Kafka Broker Discovery

how producer and consumer figure out which broker to work with?

  1. EVERY Kafka broker is also named as “bootstrap server”, which means, you ONLY need to connect to one broker, to access the entire cluster.
  2. Each broker in the cluster knows about all other brokers, topics, partitions (metadata).
  3. Once a Kafka Client connect to a bootstrap broker, it will automatically do a “metadata request”.

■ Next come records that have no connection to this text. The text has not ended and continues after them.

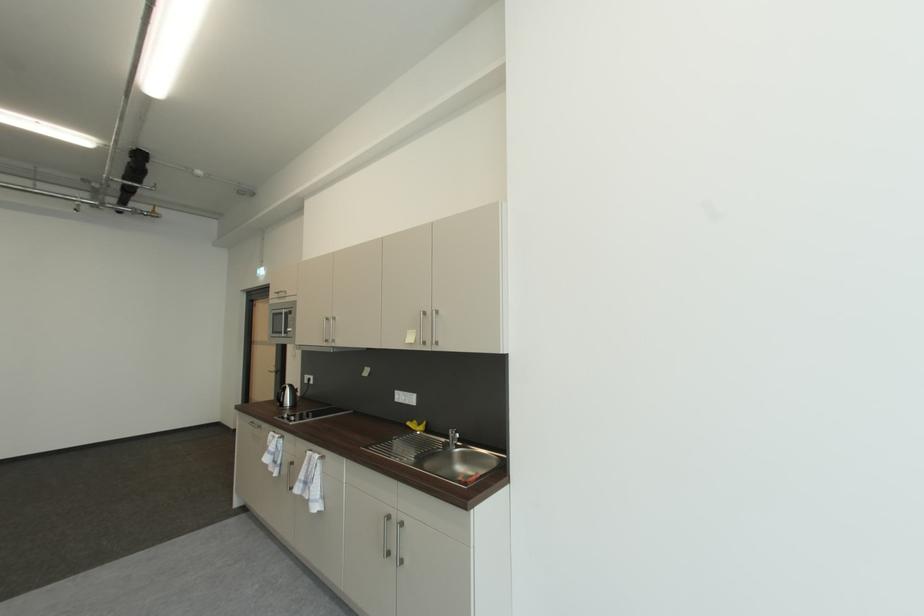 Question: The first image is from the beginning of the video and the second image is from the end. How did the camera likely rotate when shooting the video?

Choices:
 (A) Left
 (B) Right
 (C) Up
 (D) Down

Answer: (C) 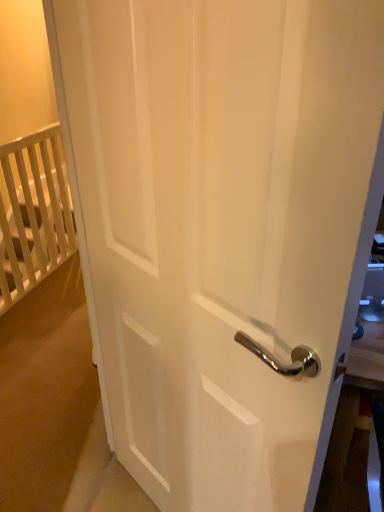 Find the location of a particular element. This screenshot has height=512, width=384. white wooden crib at left is located at coordinates (33, 213).

What do you see at coordinates (33, 213) in the screenshot? I see `white wooden crib at left` at bounding box center [33, 213].

Find the location of a particular element. This screenshot has width=384, height=512. white wooden crib at left is located at coordinates (33, 213). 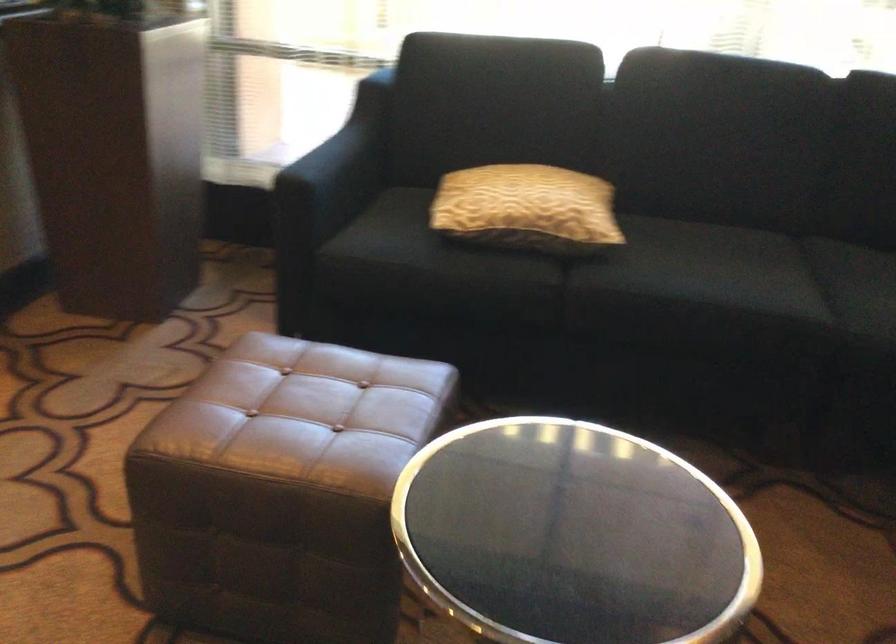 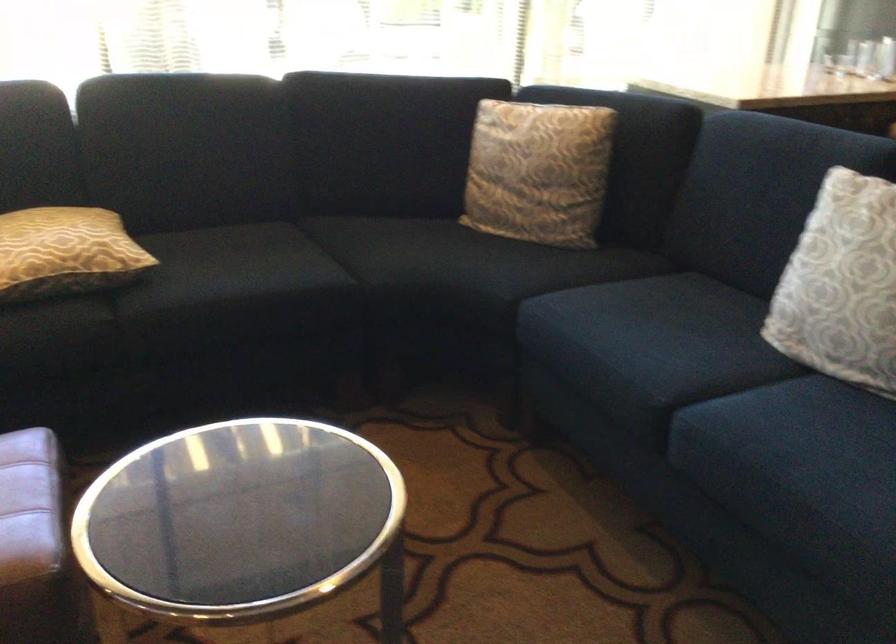 Question: The camera is either moving clockwise (left) or counter-clockwise (right) around the object. The first image is from the beginning of the video and the second image is from the end. Is the camera moving left or right when shooting the video?

Choices:
 (A) Left
 (B) Right

Answer: (A)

  1. manages brokers and keeps a list of them
  2. helps leader partitions election
  3. sends notifications to Kafka in case of changes (broker dies, new topic created, etc …)
  4. Kafka can’t live without Zookeeper. So start Zookeeper before Kafka start.
  5. Zookeeper by design operates with an odd number of servers (3, 5, 7 …) 
  6. Zookeeper has a leader, leader handles writes; The rest of servers are followers, followers handle reads.
  7. Producers and Consumers writes to Kafka, Kafka manages all metadata in Zookeeper.
  8. IMPORTANT: Zookeeper does NOT store consumer offsets with Kafka > v0.10. Zookeeper is completely isolated from Consumers and Producers. But Consumers’ offsets, are store in a Kafka Topic —- ‘__consumer_offsets’.


Theory Roundup

key points to remember

Kafka Guarantees:
  1. Messages are appended to a topic-partition in the oder they are sent.
  2. Consumers read messages in the order stored in a topic-partition.
  3. Replication factor of N can tolerate up to N-1 brokers being down.
  4. As long as the number of partitions remais constant for a topic (NO NEW PARTITIONS), the same ke will always go to the same partition.